'Being' and creativity: does meditation dissolve imagination?
August 10, 2014 7:02 AM   Subscribe

A lot of mindfulness meditation techniques focus on awareness of the present moment and stepping outside our personal narratives. My question is: does this process end up dissolving our perceptions of the past; and when one side steps the narrative, doesn't it make it harder to compose and imagine stories that exist outside of the present moment?
posted by wallawallasweet to Writing & Language (11 answers total) 17 users marked this as a favorite
 
Best answer: Anecdata: A prolific novelist who meditates daily told me once that meditating improves her writing because it clears her mind and, afterward, allows her to exist more fully *in the present moment of the story she is writing*. Not being present/having darting thoughts/being preoccupied with anxiety can actually rob you of your ability to be completely consumed by a project.
posted by rogerrogerwhatsyourrvectorvicto at 7:21 AM on August 10, 2014 [7 favorites]


Meditation focuses on the present moment because our brains are very good at staying in the past or jumping ahead to the future, so we don't need to practice doing that the way we need to practice staying in the present moment.

As I understand it, someone able to dissolve their self from the past entirely would have basically achieved ongoing nirvana (as opposed to a few moments of it), which is rare enough that it tends to inspire entire religions.
posted by jaguar at 7:38 AM on August 10, 2014 [2 favorites]


One way to look at it is that meditation is good for quieting the "thinking" mind, and allows for a more intuitive, emotional or creative side to speak. You can listen to your creative, imaginative self in the present moment, rather than be preoccupied with thoughts which are about the past or future.
posted by billiebee at 7:38 AM on August 10, 2014 [3 favorites]

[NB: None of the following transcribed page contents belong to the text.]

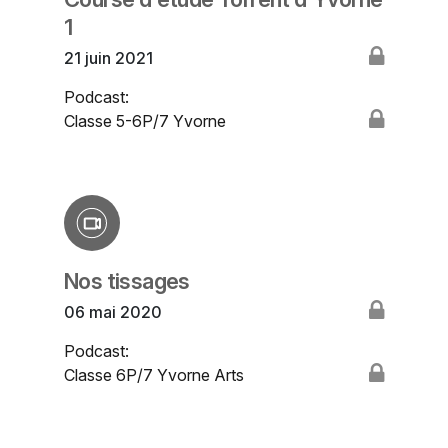
1
21 juin 2021
Podcast:
Classe 5-6P/7 Yvorne
Nos tissages
06 mai 2020
Podcast:
Classe 6P/7 Yvorne Arts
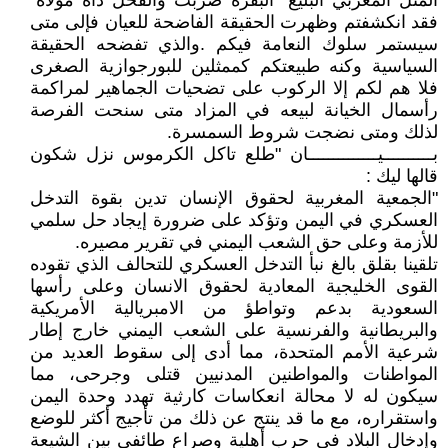
المثل المغربي البليغ "البقرة ضربت والفحل داه مولاه"
فقد انكشفتم وظهرت الحقيقة الفاضحة للعيان فإلى متى
سيستمر سلوك النعامة فيكم .والذي تفضحه الحقيقة
السياسية وكنه طبيعتكم كممثلين للبورجوازية الصغرى
فلا هم لكم إلا الركوب على تضحيات الجماهير لمراكمة
رأسمال الخيانة لبيعه في المزاد متى سنحت الفرصة
لذلك ومتى نضجت شروط السمسرة.
بــــــــــيــــــــــــــان "طلع تاكل الكرموس نزل شكون
قالها ليك :
"الجمعية المغربية لحقوق الإنسان تدين بقوة التدخل
العسكري في اليمن وتؤكد على ضرورة إيجاد حل سلمي
للأزمة وعلى حق الشعب اليمني في تقرير مصيره.
تلقينا بقلق بالغ نبأ التدخل العسكري للتحالف الذي تقوده
القوى الخليجية المعادية لحقوق الانسان وعلى رأسها
السعودية بدعم وتواطؤ من الامبريالية الأمريكية
والبريطانية والفرنسية على الشعب اليمني خارج إطار
شرعية الأمم المتحدة، مما أدى إلى سقوط العديد من
المواطنات والمواطنين المدنيين قتلى وجرحى، مما
سيكون له لا محالة انعكاسات كارثية تهدد وحدة اليمن
واستقراره، مع ما قد ينتج عن ذلك من تأجيج أكثر للوضع
وإدخال البلاد في حرب أهلية وصراع طائفي بين الشيعة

Meditation as you're talking about it is about taking a moment to make your brain focus on the present because it usually doesn't; that's all it is. You will still remember your past. Your imagination will be unaffected.
posted by FAMOUS MONSTER at 8:06 AM on August 10, 2014 [1 favorite]


Best answer: The Japanese Zen Master Ikkyu wrote this poem:
Studying texts and stiff meditation can make you lose your Original Mind.
A solitary tune by a fisherman, though, can be an invaluable treasure.
Dusk rain on the river, the moon peeking in and out of the clouds;
Elegant beyond words, he chants his songs night after night.
Here's something my Zen teacher wrote:
When I started doing zazen thirty years ago, I was going to art school. After practicing regularly for some time, I started to feel that the art world was all fake; everyone was just faking it. Like the emperor’s new clothes, it seemed so pretentious and false. It became impossible for me to continue. The work I did in the evenings and on weekends aiding the elderly and disabled felt much more genuine and meaningful; it made much more sense to me. It took many years before I could return to doing art. Zen practice has made it possible to relate to art differently, or rather to relate to myself differently. For a time I had to reject that whole world, but now when I no longer think of myself as an artist creating art, I simply enjoy finding and exploring form and color (these days using a camera).
Meditation is transformative, but it's a a transformation that originates from within you; unless you become attached to some narcissistic guru (don't do that; a good teacher will talk with you as you are and encourage you to be who you are), you will not be altered in a way that conflicts with your deeper values. You might feel contradictory or confused, but it's never anything but your own mind, so just trust it.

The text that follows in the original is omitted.